The luncheon, co-hosted April 28 by the Los Altos/Mountain View and Palo Alto branches of the American Association of University Women, encouraged the girls – recipients of camp scholarships provided by the branches – to pursue careers in science, technology, engineering and math.
Thayer, head of Linac Coherent Light Source Data Systems at the Stanford Linear Accelerator Laboratory, advised the middle-school girls in the audience to “find the thing you like and that you are good at, and do that thing.”
Thayer said she had always enjoyed building things, primarily model cars, but noted that “science and math weren’t my best subjects.” She was inspired to study physics in high school after attending a weekend science camp at the Fermi National Accelerator Laboratory outside Chicago, where she received hands-on experience with a particle accelerator. Soon Thayer decided that writing English essays was easy.
“It was more fun to work hard with a team to answer a really difficult question – and science is all about asking questions,” she said.

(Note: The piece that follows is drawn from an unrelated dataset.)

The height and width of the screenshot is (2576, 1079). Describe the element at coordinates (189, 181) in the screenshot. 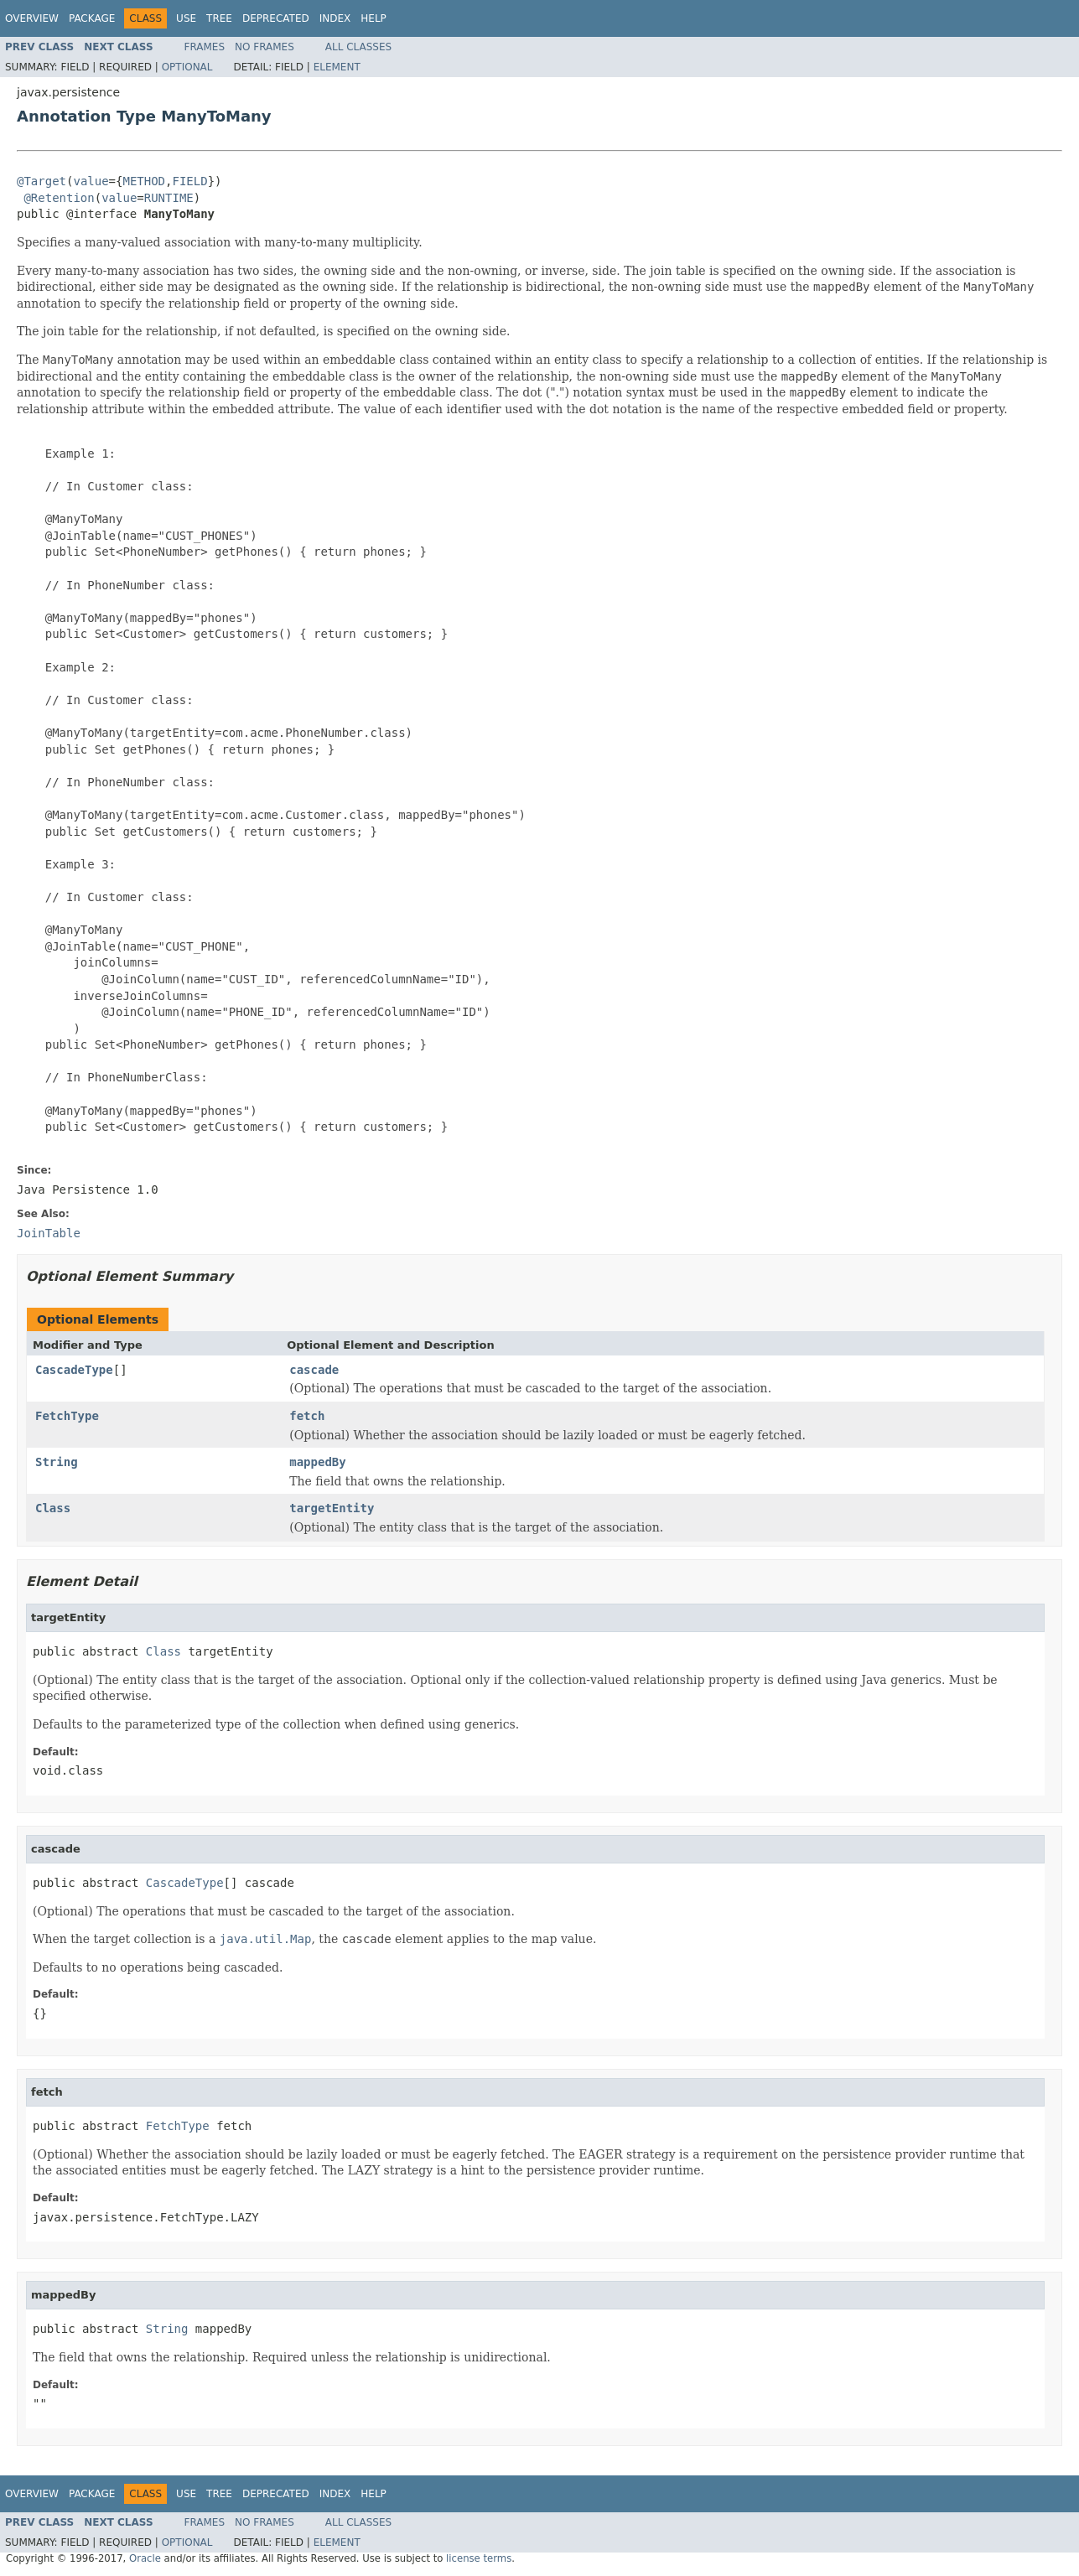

Thayer worked on her doctoral thesis at Cornell University, where she had her own particle detector to work with. By this time, she was studying quarks, the subatomic particles from which atoms are constructed. She discovered that nothing matches that feeling of knowing the answer to a question no one else can answer.
“I was the very first person to know,” she recalled of her research.
Thayer was invited to SLAC to be part of a collaboration with Fermi, building the software and hardware for the Fermi Gamma-ray Space Telescope. She said she loved the teamwork she found on the project.
“We had 200 people working together to figure out how to do things no one had done before,” Thayer said. “Science is all about teamwork, not about working alone in a lab.”
The launch of the rocket that carried the telescope into space was “one of the most thrilling moments of my life,” Thayer said, describing the suspense as the physicists who had worked on the project watched from a neighboring beach, “blue in the face from holding our breaths,” as the rocket seemed to hang forever on the pad before finally rising, gaining speed and streaking upward.
After the successful launch, Thayer headed the team that collected and analyzed data from tracking points in the U.S., Russia and Australia.
From the infinitely large universe to the world of subatomic particles, SLAC has continued to find work for Thayer. Her current project involves creating “light bombs” using the linear accelerator as a massive X-ray unit to study the interactions of subatomic particles during chemical reactions.
Thayer’s parting advice to the students: “Don’t be afraid to try something you have never done before. Use the skills you have and the resources you find around you, and you can build something that is all yours.”